From the entries below, gather each line containing the word "iPhone".

Given data below:

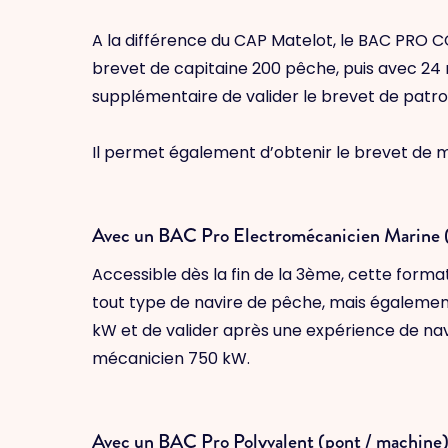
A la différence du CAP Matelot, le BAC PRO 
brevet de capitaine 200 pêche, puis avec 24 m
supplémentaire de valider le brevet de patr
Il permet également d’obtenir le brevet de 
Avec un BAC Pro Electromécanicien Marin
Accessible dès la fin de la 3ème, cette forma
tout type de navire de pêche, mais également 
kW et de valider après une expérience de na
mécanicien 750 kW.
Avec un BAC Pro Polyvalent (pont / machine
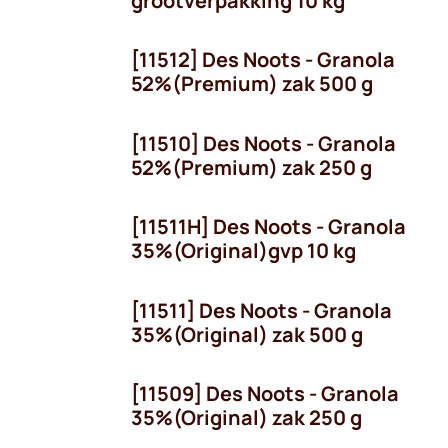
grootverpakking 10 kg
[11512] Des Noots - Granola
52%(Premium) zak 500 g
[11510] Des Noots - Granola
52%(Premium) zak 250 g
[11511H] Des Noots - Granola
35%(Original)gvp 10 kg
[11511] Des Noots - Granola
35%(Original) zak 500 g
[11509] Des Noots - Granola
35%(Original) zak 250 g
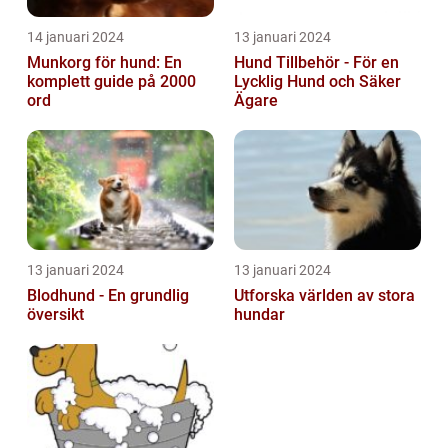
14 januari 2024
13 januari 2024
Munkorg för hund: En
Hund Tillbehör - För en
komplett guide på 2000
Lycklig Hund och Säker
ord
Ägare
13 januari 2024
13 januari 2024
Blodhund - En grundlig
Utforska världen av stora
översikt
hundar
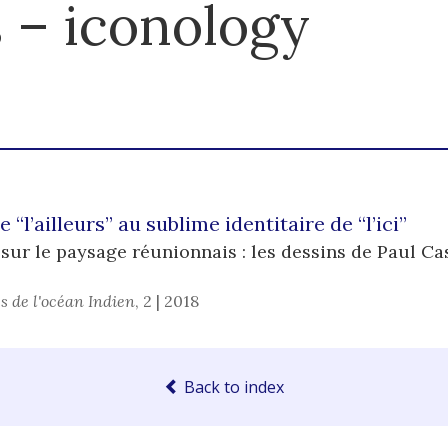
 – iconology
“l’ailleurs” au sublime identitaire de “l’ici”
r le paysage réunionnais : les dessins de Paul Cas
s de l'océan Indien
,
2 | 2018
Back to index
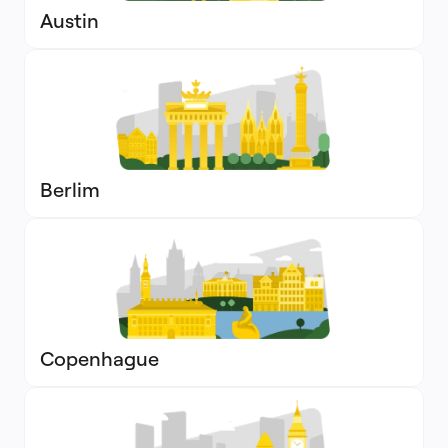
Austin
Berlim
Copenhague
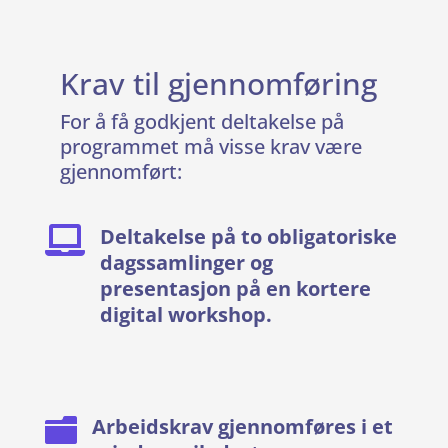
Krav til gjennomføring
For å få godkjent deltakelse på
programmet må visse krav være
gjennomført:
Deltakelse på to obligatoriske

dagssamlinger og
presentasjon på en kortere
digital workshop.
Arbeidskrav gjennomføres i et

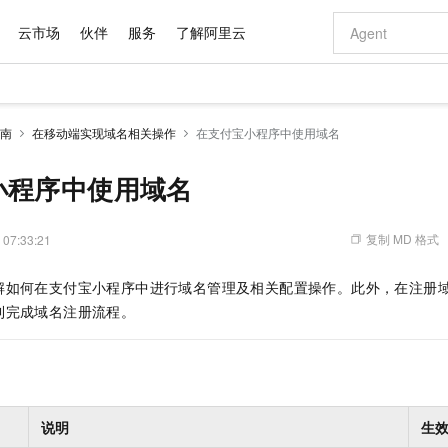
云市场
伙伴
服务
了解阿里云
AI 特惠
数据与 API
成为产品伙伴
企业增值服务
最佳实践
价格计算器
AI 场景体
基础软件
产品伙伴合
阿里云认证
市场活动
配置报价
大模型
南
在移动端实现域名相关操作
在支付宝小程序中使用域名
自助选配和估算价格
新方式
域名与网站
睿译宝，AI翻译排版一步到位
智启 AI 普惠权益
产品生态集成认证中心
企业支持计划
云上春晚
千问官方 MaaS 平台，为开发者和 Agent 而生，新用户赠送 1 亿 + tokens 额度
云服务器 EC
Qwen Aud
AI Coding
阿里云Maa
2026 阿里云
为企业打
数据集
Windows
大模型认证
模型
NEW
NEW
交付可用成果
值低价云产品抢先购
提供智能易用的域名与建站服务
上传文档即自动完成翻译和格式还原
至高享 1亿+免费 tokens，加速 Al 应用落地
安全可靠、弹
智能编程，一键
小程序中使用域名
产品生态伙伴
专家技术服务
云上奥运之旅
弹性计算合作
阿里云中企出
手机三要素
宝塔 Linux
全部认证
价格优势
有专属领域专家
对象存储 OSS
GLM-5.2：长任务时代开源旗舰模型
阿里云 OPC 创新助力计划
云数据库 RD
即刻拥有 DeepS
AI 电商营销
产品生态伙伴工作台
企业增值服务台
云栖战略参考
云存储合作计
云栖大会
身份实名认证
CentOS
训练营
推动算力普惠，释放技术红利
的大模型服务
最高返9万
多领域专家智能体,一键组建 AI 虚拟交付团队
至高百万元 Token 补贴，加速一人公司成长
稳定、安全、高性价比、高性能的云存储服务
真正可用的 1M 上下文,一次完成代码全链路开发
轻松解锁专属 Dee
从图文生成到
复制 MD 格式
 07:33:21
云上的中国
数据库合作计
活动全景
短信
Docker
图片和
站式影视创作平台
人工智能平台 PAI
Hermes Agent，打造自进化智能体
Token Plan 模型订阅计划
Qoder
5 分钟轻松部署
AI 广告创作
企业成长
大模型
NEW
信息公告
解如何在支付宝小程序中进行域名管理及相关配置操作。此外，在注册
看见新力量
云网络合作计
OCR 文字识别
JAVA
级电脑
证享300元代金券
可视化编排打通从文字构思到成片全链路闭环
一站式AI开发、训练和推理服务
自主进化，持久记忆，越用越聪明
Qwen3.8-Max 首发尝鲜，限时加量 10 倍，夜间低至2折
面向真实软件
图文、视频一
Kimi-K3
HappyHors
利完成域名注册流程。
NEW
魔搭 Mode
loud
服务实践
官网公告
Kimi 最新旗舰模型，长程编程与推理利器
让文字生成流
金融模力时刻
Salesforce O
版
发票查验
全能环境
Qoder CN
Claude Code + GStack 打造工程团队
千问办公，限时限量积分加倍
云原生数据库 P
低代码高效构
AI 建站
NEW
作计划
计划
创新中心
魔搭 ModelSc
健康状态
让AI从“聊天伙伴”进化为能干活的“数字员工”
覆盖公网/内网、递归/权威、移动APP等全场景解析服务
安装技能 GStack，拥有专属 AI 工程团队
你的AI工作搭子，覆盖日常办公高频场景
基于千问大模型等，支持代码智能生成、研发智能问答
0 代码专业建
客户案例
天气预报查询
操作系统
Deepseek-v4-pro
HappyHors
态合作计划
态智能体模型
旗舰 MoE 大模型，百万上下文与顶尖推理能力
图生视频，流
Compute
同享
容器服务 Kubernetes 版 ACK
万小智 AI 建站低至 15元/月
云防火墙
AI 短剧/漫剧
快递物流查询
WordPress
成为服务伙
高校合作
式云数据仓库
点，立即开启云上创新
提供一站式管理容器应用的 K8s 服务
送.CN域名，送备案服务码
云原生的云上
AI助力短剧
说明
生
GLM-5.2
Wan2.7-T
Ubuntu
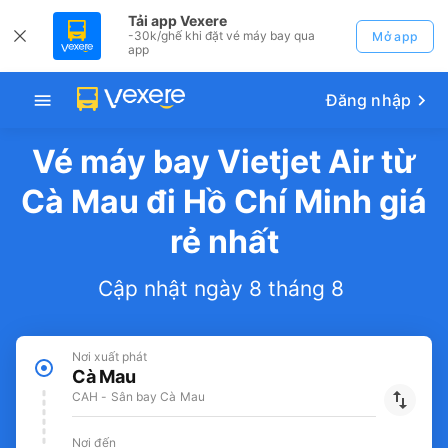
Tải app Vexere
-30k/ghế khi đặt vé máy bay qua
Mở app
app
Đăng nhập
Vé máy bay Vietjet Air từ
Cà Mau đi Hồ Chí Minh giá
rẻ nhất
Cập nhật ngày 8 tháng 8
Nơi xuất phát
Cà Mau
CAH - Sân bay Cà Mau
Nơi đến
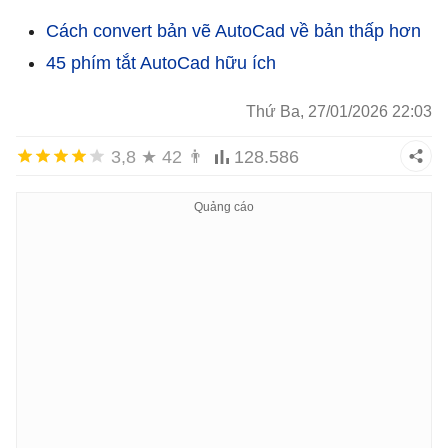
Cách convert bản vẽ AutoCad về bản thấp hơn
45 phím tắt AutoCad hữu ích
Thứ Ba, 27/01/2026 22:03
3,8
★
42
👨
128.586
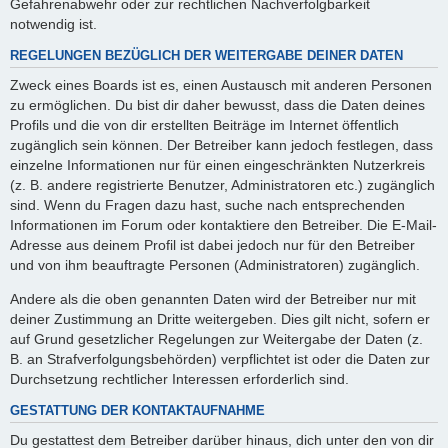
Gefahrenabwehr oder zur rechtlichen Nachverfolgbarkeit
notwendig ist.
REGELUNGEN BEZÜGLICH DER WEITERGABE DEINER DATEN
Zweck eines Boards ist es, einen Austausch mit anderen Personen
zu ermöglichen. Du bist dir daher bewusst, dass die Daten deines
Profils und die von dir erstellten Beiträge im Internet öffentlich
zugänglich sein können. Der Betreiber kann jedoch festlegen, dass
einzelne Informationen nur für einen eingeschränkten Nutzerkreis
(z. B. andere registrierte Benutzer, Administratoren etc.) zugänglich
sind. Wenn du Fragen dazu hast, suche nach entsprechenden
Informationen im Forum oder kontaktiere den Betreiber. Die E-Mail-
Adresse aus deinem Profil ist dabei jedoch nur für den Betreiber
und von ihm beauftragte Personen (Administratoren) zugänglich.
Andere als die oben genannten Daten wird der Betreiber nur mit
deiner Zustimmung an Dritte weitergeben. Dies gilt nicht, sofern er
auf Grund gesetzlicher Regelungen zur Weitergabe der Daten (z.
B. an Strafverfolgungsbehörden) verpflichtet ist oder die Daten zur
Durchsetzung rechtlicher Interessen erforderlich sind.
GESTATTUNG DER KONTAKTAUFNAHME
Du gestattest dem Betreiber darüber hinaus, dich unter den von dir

End of Given data.
Given data below:

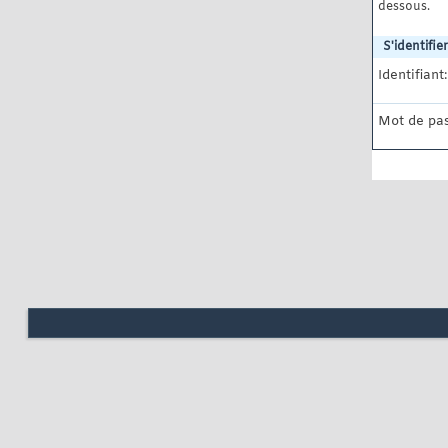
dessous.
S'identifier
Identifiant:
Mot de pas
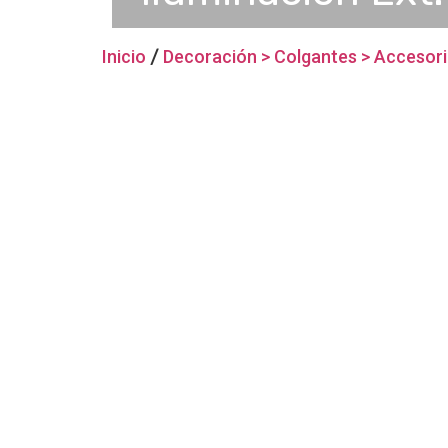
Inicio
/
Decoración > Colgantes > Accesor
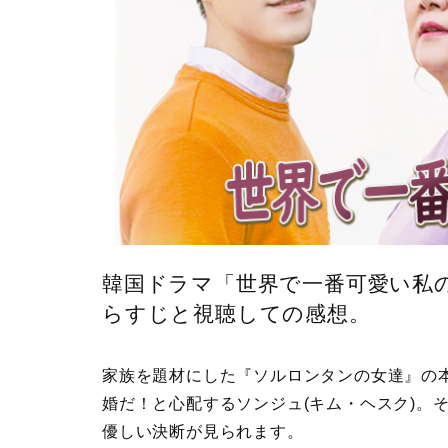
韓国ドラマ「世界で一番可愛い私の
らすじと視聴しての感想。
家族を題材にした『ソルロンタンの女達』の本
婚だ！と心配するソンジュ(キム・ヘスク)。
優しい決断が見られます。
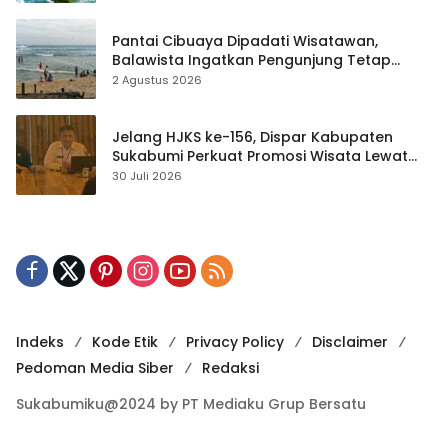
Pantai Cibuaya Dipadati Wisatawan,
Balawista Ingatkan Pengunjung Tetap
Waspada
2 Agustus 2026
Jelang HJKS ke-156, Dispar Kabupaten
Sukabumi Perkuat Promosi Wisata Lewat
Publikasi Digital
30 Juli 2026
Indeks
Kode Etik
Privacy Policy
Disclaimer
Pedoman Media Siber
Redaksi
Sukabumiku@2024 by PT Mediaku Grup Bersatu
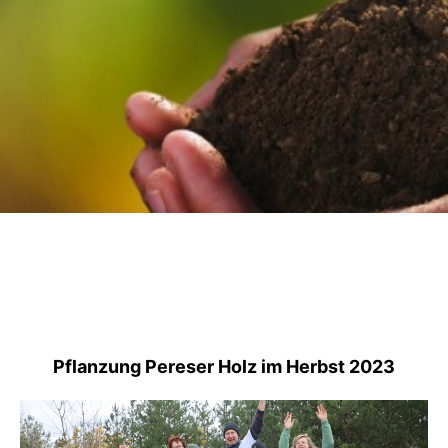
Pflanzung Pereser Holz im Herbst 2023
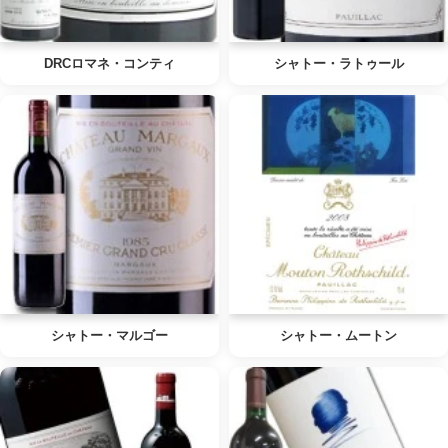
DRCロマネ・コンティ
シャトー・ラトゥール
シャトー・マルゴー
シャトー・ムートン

End of Given data.
Given data below:

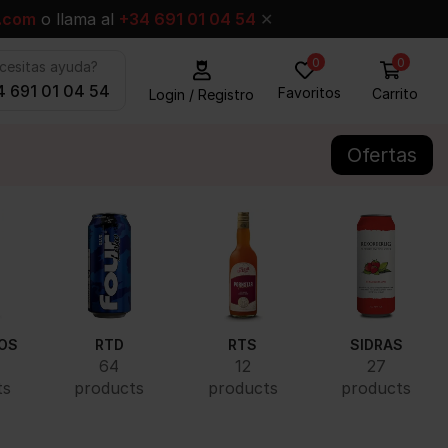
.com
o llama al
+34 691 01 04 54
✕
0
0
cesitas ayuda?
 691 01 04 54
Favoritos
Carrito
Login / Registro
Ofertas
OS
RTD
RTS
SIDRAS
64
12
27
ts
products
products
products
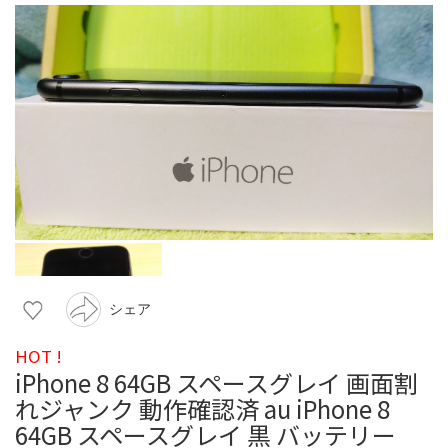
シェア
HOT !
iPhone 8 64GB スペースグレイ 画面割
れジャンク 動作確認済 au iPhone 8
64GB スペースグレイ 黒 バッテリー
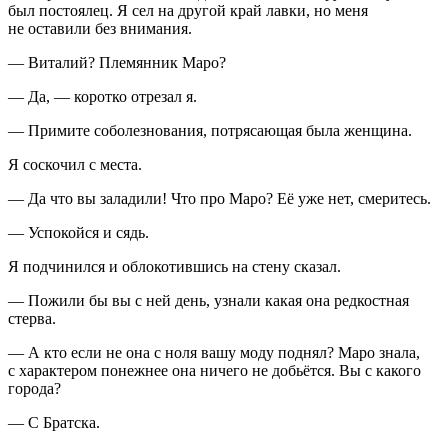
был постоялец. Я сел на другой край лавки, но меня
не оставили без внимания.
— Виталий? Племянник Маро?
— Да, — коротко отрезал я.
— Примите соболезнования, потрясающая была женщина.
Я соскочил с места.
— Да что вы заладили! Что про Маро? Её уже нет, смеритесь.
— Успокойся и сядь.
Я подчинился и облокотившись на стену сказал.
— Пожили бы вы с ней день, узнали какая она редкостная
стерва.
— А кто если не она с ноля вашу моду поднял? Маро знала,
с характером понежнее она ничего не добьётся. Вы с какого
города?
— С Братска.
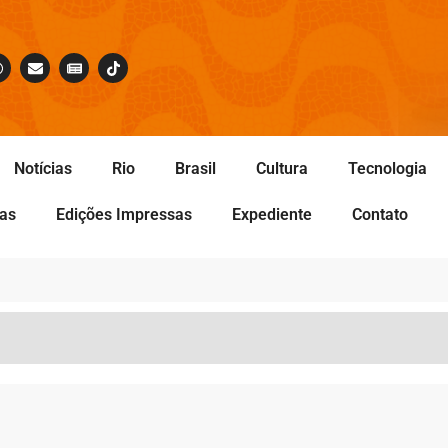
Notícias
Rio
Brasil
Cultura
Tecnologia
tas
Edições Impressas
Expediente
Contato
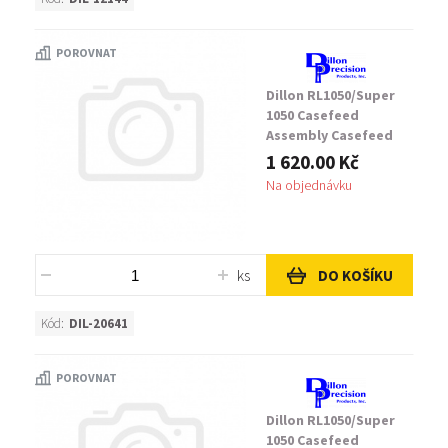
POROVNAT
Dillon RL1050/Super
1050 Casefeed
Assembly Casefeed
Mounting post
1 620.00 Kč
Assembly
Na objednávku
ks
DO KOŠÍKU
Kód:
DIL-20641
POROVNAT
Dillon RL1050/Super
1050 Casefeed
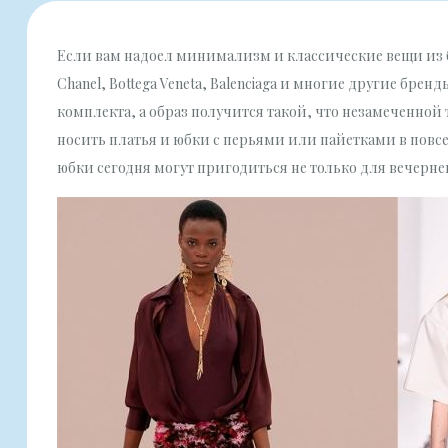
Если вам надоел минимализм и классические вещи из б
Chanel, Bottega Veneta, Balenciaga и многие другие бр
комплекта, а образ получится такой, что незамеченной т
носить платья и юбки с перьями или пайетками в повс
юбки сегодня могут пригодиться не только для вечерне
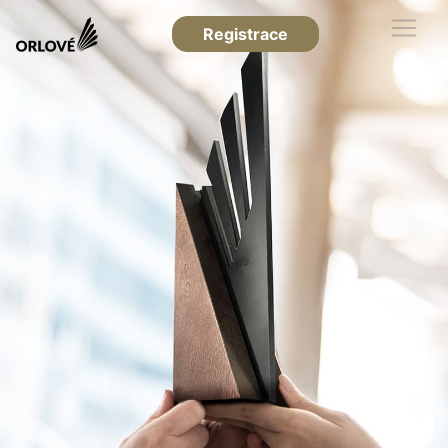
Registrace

End of Given data.

Solution to this problem
iPhone 8 64GB スペースグレイ 画面割
れジャンク 動作確認済 au iPhone 8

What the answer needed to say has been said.